You’ve taken a vacation from the gym, but now you’re back and feeling great. However, the next day you are in agony. Not to be defeated, you return two days later, and this time, the after-pain isn't nearly as fierce. Why are your muscles less sore in the days following your second trip to the gym compared to the first?

Brigham Young University researchers say the reason has everything to do with the white blood cells known as T-cells, immune system responders, which are present in your sore muscles following exercise.

Repetition

The “repeated bout effect” has long been known to scientists and intuited by gym goers. Essentially, this term refers to how repeated exercise seems to weaken the impact — both positive and negative — as your body becomes accustomed to it. Though exercise scientists have studied "repeated effects" for years, they’ve never understood exactly why it occurs. Dr. Robert Hyldahl, assistant professor at BYU, designed a study to investigate whether the immune system is involved.

The team began by enlisting seven men and seven women, all healthy and young. These 14 participants, who had not participated in consistent, structured physical activity in the past six months, performed a vigorous workout focused on particular muscle groups and then performed the same routine 28 days later. During the study period, participants didn’t change their activity levels and refrained from using pain or anti-inflammatory drugs.

Before and after each bout of exercise, the team took muscle biopsies from the participants for analysis. The BYU group found an expected increase in certain white blood cells after the second bout of exercise.

Yet they also found other unexpected guests at the muscle party: T-cells.

Until recently, T-cells were not thought to enter healthy skeletal muscle.
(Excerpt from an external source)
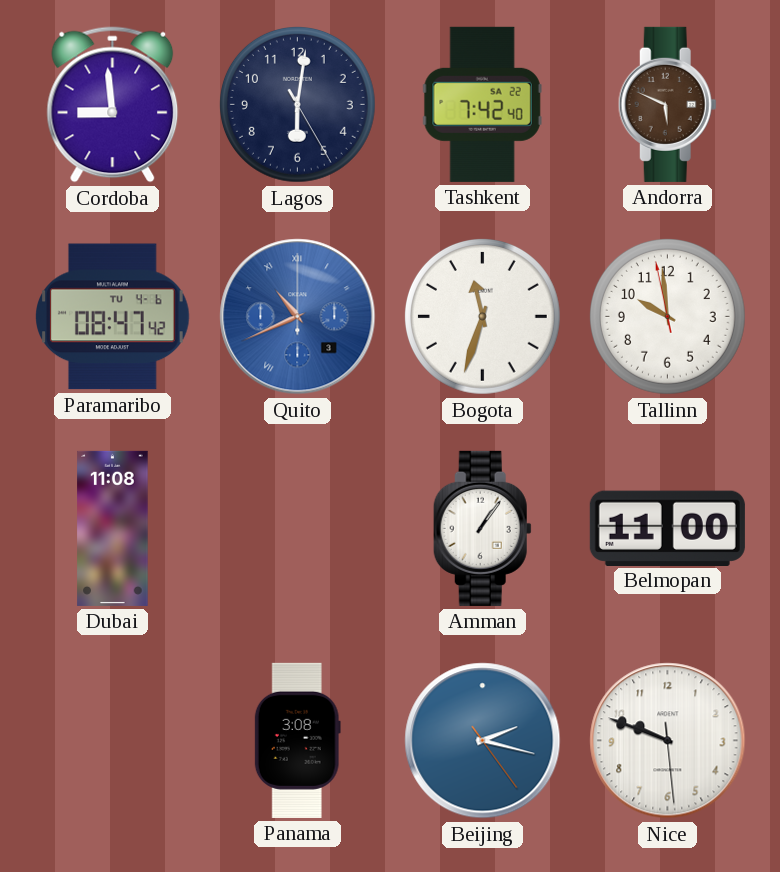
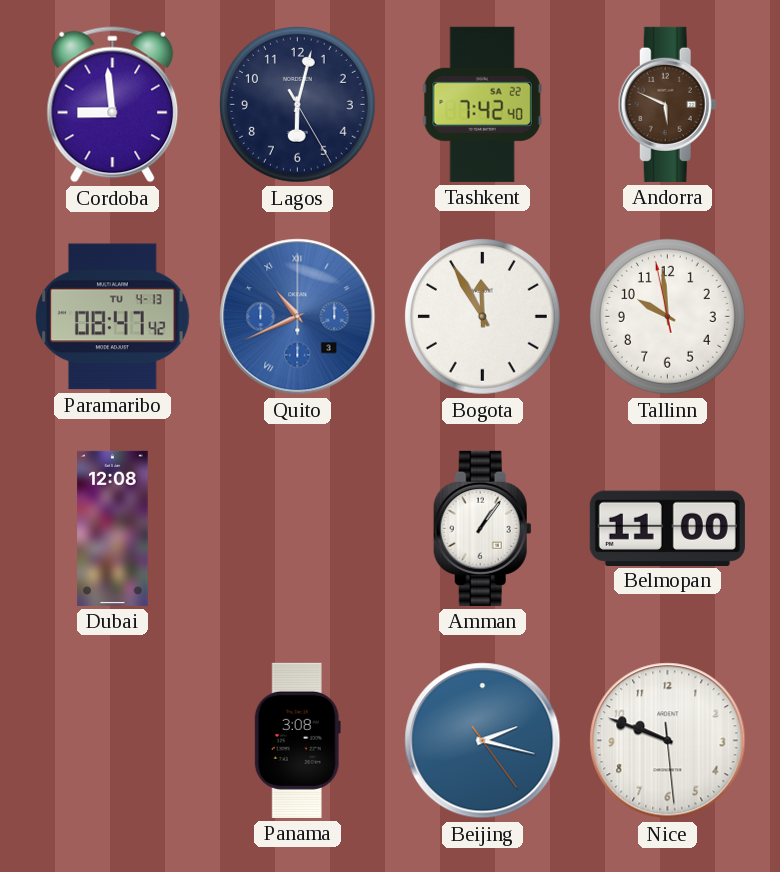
Lagos: 6:01 -> 6:02
Paramaribo date: TU 4-6 -> TU 4-13
Bogota: 11:33 -> 11:55
Dubai: 11:08 -> 12:08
T-cells act as the intelligence service of your immune system. They basically roam your body scanning for irregular or abnormal developments and then attack. T-cells are remarkable in that they can “remember” a germ or virus first encountered in infancy and continue to detect and fight it throughout your life.

According to Hyldahl and his colleagues, the presence of T-cells suggests muscles become more effective at recruiting immune cells following a second bout of exercise. Your muscles “remember” what damaged them the same way your immune system remembers toxins, bacteria, or viruses. These cells even facilitate accelerated repair, the team explains, as inflammation increases following a second round of exercise.

In the past, physiologists believed muscle soreness dwindled as inflammation decreased, but the new results suggest inflammation is a normal, healthy process the body uses to heal itself. Bottom line: if you’re taking Ibuprofen or aspirin after the gym, it may be working against you.